10. PARTICIPATION OF NIH GRADUATE PARTNERSHIP PROGRAM FOR DOCTORAL STUDENTS IN MEDICAL SCIENTIST TRAINING PROGRAMS

    Dr. Richard Siegel, Chief of the Immunoregulation Unit in the NIAMS Autoimmunity Branch, described the NIH Graduate Partnership Program's (GPP) Medical Scientist Training Program (MSTP), a trans-NIH initiative designed to allow students conducting Ph.D. research in the NIH Partnership Program to become full-fledged medical scientist trainees. Recent National Academy of Sciences and Federation of the American Societies for Experimental Biology (FASEB) reports call for more training of physician-scientists. M.D./Ph.D. trainees are very successful; they constitute 2 percent of medical school graduates in the grant world and yet receive 30 percent of NIH grant funding awarded to physicians.

    Currently, about 370 GPP students are training at the NIH and partner institutions in 14 partnership programs (some of which are general, some of which are specific to discipline). Of these, six are currently enrolled in medical schools (five are receiving MSTP funding) and two have been accepted to medical schools (a number are currently applying). Dr. Siegel characterized these individuals as a remarkable and diverse group of students.

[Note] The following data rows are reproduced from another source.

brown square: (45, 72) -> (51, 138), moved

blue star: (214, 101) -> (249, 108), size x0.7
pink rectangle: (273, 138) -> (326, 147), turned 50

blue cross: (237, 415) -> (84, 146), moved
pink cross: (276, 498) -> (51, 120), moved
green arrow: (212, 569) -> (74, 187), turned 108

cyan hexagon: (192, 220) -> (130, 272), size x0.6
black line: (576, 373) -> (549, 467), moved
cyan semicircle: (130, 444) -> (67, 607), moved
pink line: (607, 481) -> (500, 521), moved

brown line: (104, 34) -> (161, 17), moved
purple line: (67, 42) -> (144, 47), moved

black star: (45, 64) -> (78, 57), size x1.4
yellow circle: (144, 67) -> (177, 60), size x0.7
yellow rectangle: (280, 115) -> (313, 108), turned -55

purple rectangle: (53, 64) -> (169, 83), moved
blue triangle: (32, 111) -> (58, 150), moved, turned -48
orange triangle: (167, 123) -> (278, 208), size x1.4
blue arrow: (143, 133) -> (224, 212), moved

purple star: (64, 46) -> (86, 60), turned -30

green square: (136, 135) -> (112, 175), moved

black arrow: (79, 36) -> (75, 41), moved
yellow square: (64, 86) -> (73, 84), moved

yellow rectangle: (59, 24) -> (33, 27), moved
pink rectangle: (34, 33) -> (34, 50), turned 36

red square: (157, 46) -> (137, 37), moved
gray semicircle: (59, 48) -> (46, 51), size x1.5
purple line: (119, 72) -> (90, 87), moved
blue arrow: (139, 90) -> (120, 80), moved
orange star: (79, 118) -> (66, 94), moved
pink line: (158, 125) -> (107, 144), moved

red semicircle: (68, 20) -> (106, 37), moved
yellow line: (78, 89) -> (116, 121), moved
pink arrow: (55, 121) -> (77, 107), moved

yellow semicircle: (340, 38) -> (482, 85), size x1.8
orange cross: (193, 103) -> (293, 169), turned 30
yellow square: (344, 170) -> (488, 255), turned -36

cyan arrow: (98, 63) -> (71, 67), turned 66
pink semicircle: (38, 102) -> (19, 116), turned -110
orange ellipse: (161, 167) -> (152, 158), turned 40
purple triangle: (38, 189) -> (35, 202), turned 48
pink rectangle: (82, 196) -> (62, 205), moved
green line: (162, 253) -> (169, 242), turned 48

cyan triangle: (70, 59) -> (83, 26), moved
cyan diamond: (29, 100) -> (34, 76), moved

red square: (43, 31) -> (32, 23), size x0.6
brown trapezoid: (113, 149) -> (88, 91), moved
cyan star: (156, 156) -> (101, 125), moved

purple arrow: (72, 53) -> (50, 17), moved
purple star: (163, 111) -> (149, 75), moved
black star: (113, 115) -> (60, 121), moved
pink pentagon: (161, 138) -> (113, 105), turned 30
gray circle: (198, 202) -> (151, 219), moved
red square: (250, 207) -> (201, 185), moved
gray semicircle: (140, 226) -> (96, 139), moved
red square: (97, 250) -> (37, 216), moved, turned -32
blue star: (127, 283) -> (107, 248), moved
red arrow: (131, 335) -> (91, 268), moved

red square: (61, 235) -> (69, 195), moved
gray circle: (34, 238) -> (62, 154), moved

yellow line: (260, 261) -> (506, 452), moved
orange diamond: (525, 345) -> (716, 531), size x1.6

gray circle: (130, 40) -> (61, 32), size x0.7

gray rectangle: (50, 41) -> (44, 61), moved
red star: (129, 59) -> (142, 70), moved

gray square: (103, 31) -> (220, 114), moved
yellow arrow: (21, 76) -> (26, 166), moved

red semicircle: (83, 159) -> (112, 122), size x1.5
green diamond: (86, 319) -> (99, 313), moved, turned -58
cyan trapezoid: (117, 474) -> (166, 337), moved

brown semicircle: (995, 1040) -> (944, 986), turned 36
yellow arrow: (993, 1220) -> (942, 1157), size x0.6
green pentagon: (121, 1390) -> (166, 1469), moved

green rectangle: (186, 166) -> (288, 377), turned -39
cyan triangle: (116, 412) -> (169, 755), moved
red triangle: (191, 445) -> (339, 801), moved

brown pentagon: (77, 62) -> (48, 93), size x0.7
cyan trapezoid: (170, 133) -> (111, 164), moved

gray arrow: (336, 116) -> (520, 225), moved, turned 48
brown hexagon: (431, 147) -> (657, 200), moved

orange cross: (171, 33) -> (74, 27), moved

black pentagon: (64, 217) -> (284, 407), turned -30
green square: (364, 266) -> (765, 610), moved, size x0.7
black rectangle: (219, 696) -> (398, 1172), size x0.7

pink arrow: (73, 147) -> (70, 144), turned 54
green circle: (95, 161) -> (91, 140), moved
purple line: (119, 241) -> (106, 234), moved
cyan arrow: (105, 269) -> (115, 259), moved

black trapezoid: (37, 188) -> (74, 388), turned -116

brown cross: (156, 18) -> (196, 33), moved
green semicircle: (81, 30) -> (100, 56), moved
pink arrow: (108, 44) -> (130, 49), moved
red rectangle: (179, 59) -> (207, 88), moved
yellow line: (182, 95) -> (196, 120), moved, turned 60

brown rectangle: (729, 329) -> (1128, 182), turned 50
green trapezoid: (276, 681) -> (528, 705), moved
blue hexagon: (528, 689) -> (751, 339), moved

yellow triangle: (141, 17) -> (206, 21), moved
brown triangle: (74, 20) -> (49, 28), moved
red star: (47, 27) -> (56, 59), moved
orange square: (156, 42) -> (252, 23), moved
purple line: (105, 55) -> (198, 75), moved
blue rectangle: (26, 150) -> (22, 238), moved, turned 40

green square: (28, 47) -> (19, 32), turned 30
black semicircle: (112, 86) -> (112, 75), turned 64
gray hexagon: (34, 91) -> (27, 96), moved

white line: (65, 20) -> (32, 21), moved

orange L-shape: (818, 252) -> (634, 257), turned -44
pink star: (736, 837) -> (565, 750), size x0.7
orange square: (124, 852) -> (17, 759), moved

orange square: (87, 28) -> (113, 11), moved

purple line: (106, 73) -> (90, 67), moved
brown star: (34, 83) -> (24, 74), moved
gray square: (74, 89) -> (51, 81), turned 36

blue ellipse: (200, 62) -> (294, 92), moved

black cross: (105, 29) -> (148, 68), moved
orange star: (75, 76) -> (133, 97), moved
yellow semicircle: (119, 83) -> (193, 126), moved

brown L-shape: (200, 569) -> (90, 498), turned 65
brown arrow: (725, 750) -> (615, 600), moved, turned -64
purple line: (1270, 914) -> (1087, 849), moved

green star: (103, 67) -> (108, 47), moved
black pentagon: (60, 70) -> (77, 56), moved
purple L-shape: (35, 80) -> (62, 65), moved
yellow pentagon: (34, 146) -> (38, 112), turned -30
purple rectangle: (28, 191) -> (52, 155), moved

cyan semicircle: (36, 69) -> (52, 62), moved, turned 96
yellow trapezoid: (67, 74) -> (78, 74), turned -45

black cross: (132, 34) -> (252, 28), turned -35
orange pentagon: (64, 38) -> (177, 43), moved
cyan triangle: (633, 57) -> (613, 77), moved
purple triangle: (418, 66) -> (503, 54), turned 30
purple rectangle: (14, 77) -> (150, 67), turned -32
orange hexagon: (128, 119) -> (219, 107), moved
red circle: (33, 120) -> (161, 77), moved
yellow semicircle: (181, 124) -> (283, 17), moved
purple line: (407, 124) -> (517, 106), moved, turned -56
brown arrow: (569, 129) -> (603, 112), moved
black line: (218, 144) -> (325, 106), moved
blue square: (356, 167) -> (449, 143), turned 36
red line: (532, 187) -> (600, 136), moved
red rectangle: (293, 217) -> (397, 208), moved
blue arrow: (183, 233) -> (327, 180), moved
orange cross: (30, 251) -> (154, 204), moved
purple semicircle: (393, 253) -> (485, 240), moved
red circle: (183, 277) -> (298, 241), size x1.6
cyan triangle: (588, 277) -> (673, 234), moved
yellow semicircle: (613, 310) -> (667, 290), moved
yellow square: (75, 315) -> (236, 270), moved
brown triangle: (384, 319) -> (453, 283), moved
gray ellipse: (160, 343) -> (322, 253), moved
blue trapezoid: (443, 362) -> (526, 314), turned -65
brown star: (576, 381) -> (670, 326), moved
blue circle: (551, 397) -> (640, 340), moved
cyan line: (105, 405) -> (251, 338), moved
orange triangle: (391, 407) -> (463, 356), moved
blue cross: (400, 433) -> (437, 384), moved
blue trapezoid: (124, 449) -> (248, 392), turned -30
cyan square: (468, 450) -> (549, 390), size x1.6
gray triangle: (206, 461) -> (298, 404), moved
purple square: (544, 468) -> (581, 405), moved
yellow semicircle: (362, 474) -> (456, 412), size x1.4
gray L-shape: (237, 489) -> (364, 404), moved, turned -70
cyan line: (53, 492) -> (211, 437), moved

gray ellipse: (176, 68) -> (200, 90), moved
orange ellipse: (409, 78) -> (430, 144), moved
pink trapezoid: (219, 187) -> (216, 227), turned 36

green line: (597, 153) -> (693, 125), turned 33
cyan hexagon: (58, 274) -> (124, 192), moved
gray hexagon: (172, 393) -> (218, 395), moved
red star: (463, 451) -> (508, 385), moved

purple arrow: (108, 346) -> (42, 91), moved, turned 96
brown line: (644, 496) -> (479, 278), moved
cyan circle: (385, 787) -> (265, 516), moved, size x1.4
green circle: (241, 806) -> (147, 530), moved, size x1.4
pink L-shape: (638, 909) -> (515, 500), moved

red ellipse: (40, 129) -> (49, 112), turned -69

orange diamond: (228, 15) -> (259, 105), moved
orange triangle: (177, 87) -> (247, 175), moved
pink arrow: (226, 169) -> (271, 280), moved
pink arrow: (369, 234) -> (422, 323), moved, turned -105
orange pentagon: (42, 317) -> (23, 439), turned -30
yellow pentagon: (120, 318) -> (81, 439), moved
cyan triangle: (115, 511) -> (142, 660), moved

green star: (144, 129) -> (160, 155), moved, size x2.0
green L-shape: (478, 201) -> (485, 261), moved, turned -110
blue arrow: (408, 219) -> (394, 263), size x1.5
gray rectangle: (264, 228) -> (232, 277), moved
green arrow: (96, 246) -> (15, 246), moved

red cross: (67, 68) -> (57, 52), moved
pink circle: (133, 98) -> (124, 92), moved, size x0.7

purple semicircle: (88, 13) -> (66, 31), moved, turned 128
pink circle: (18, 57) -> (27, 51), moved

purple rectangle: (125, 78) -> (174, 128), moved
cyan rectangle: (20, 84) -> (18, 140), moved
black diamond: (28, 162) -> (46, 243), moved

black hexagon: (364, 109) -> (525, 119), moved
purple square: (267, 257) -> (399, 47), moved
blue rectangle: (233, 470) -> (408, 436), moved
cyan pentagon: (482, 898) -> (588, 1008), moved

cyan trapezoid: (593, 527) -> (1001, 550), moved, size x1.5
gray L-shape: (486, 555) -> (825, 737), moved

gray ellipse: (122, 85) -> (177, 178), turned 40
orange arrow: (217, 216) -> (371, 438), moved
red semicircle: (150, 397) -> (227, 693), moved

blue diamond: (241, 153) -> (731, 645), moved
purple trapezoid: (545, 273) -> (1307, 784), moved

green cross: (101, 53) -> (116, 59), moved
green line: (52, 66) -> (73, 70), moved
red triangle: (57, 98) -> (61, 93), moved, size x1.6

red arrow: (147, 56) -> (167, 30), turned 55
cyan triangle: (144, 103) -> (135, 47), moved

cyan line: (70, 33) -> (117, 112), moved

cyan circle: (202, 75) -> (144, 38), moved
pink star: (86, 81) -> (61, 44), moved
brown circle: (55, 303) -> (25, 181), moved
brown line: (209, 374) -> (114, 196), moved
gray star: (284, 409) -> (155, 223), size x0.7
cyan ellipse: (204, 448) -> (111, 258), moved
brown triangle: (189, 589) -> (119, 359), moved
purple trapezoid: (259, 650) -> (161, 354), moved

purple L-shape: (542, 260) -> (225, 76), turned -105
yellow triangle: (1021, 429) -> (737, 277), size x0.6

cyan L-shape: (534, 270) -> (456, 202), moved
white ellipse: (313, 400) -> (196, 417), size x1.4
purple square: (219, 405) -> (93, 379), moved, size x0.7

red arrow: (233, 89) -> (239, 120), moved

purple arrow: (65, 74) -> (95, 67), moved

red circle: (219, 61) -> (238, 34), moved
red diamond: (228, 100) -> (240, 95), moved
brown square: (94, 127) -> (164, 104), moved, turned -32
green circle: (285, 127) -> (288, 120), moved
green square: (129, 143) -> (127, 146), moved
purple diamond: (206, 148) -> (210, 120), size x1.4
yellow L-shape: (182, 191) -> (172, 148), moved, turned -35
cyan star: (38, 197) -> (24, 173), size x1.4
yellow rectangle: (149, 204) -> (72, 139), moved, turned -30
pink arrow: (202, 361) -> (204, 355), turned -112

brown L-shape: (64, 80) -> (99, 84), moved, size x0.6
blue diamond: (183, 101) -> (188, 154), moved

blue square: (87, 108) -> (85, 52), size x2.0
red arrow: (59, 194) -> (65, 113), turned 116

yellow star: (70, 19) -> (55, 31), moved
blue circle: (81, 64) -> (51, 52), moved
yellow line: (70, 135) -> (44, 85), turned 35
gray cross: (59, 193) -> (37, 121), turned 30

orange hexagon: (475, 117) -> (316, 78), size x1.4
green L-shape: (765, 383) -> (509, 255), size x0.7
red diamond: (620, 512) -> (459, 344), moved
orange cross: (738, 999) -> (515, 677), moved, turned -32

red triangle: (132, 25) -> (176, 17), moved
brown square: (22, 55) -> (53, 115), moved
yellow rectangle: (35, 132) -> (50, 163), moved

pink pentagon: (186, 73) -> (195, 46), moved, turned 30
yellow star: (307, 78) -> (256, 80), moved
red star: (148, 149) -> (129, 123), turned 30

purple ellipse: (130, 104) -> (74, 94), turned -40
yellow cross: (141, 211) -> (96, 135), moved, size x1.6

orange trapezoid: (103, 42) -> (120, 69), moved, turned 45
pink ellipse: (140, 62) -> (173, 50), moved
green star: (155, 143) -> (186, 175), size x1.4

    Current programs providing training to combined M.D./Ph.D. trainees are funded by the National Institute of General Medical Sciences (NIGMS), whose MSTP is funding 150 trainees per year at 41 medical schools in 23 states. These are 6-8 year training slots, and although laboratory training grants cover some of these costs, there are no mechanisms for students in GPPs to participate in MSTPs (medical schools understandably are not willing to give up their training slots to students who are not conducting the bulk of their research at the medical school). A number of alternative training programs and loan repayment programs exist, but these are not designed for combined intramural/extramural training.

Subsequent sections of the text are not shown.